MATERIAL PROVIDED Block Start

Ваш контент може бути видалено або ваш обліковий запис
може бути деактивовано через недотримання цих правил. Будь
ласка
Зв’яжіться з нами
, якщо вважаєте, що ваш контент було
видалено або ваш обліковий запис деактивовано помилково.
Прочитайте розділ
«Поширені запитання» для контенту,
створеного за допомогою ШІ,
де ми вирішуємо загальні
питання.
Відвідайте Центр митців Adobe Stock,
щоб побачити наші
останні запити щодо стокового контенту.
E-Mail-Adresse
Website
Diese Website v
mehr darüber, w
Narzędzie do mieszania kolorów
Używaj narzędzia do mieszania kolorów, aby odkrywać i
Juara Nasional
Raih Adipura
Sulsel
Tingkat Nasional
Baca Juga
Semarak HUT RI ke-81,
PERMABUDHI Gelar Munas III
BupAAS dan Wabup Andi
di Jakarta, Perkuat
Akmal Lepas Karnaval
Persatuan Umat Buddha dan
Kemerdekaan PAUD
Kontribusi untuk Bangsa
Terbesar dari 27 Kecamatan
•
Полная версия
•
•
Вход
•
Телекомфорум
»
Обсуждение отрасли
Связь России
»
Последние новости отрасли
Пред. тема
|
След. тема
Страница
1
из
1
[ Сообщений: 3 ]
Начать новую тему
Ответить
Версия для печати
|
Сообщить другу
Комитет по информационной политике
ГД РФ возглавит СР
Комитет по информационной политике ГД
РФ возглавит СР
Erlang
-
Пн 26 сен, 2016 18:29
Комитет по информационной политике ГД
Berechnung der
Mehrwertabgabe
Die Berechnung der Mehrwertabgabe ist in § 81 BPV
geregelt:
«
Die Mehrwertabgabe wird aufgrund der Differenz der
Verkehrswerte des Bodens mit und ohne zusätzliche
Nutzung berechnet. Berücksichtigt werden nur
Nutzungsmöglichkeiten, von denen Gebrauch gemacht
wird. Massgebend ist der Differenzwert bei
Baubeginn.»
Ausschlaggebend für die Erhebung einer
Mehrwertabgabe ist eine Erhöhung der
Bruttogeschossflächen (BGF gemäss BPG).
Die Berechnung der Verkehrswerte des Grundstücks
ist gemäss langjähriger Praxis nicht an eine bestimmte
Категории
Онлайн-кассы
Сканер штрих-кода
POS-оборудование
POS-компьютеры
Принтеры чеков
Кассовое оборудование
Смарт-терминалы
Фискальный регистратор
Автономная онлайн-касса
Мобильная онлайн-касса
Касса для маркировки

MATERIAL PROVIDED Block End

*TASK BRIEF*.
Make an exact copy of every line from the one with "Сообщить другу" to the end of the data, with the first and last of those lines included.

*RESULT OF THIS EXERCISE*.
Сообщить другу
Комитет по информационной политике
ГД РФ возглавит СР
Комитет по информационной политике ГД
РФ возглавит СР
Erlang
-
Пн 26 сен, 2016 18:29
Комитет по информационной политике ГД
Berechnung der
Mehrwertabgabe
Die Berechnung der Mehrwertabgabe ist in § 81 BPV
geregelt:
«
Die Mehrwertabgabe wird aufgrund der Differenz der
Verkehrswerte des Bodens mit und ohne zusätzliche
Nutzung berechnet. Berücksichtigt werden nur
Nutzungsmöglichkeiten, von denen Gebrauch gemacht
wird. Massgebend ist der Differenzwert bei
Baubeginn.»
Ausschlaggebend für die Erhebung einer
Mehrwertabgabe ist eine Erhöhung der
Bruttogeschossflächen (BGF gemäss BPG).
Die Berechnung der Verkehrswerte des Grundstücks
ist gemäss langjähriger Praxis nicht an eine bestimmte
Категории
Онлайн-кассы
Сканер штрих-кода
POS-оборудование
POS-компьютеры
Принтеры чеков
Кассовое оборудование
Смарт-терминалы
Фискальный регистратор
Автономная онлайн-касса
Мобильная онлайн-касса
Касса для маркировки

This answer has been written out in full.